The coalition claims its rapid advance up the coast south of Hodeidah proved that the Houthi forces are not as entrenched as some claim. Capture of the port will shorten the three year civil war by tipping the military balance towards the coalition, forcing the Houthis to negotiate, the coalition argues.
But Martin Griffiths, the UN Special Envoy for Yemen, was due to publish his peace plan later this month, and had warned an attack would set his plans back.
The assault led a barrage of warnings and criticism, including claims that the UK, and US, both closely tied to the Saudis, had effectively given the assault a green light by not intervening more decisively to deter the Saudis.
Sweden is expected to demand an open meeting of the UN Security Council. Efforts by some Security Council members at a closed session on Tuesday to agree a statement explicitly condemning the attack in principle failed partly due to opposition from the US and the UK.
In the UK the former Conservative international development secretary Andrew Mitchell accused his government of being complicit in the attack, and said the UK was using its position on the UN Security Council to protect its ally Saudi Arabia.
Mitchell said: “A decision has been made by Britain in relation to Saudi Arabia that security and commercial grounds trumps everything else. We are getting into a very difficult territory. We are part of a coalition that is besieging this country and creating famine”.
He predicted the Saudi coalition “will attack with aeroplanes and from the ground. What happens when they have taken Hodeidah? There will be one million people that will need to be fed and watered and get medicine. They will not have a prayer of doing that. Britain will be complicit in that”.
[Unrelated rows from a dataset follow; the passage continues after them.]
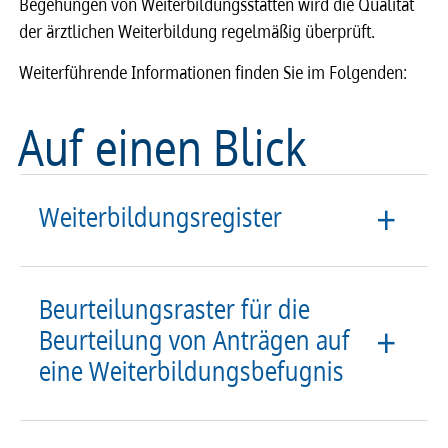
Begehungen von Weiterbildungsstätten wird die Qualität
der ärztlichen Weiterbildung regelmäßig überprüft.
Weiterführende Informationen finden Sie im Folgenden:
Auf einen Blick
Weiterbildungsregister
Beurteilungsraster für die
Beurteilung von Anträgen auf
eine Weiterbildungsbefugnis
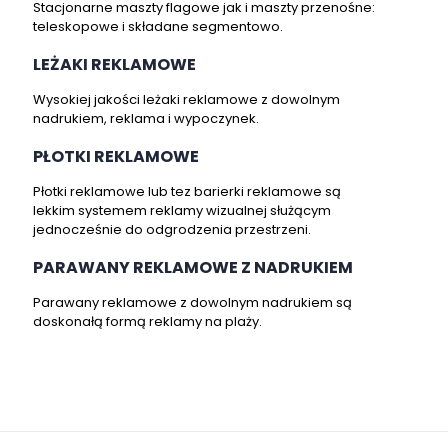
Stacjonarne maszty flagowe jak i maszty przenośne:
teleskopowe i składane segmentowo.
LEŻAKI REKLAMOWE
Wysokiej jakości leżaki reklamowe z dowolnym
nadrukiem, reklama i wypoczynek.
PŁOTKI REKLAMOWE
Płotki reklamowe lub tez barierki reklamowe są
lekkim systemem reklamy wizualnej służącym
jednocześnie do odgrodzenia przestrzeni.
PARAWANY REKLAMOWE Z NADRUKIEM
Parawany reklamowe z dowolnym nadrukiem są
doskonałą formą reklamy na plaży.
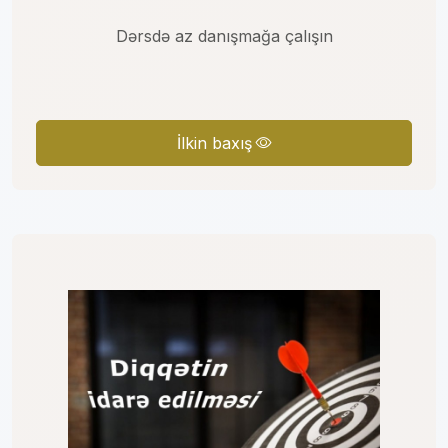
Dərsdə az danışmağa çalışın
İlkin baxış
“Britain is in a very bad place in terms of international humanitarian law, using its position on the UN security council as a permanent member to advantage the Saudi coalition of which Britain loosely is a part,” he added. “That sort of behaviour may well hasten the necessary reform of the United Nations, as Britain’s international credibility declines”.
In the US a cross-party group of Senators including Bob Corker, the Republican chair of the Foreign Relations Committee, wrote to US Secretary of State Mike Pompeo expressing “grave alarm at the attack”. They said the assault “will exacerbate the humanitarian crisis by interrupting delivery of humanitarian aid and damaging critical infrastructure. We are deeply concerned that these operations jeapordise prospects for a near term political resolution of the conflict.”
The attack is led on the ground by forces loyal to Yemen’s ex-president Ali Abdullah Saleh, who was assassinated by his former Houthi allies in December. The force is commanded by Tarek Saleh, nephew of the former president.
The Houthis captured Hodeidah in October 2015, three weeks after they captured the capital Saana. The International Crisis Group said a Hodeidah battle would be “bloody, prolonged and leave millions of Yemenis without food, fuel and other vital supplies.”
The organisation urged the US not to approve an attack on the port city and called on Washington to “press the UAE to halt the movement of men under its control” and instead press on with UN negotiations.
UNICEF Executive Director Henrietta H. Fore said “UNICEF estimates that at least 300,000 children currently live in and around Hodeidah city – boys and girls who have been suffering for so long already”.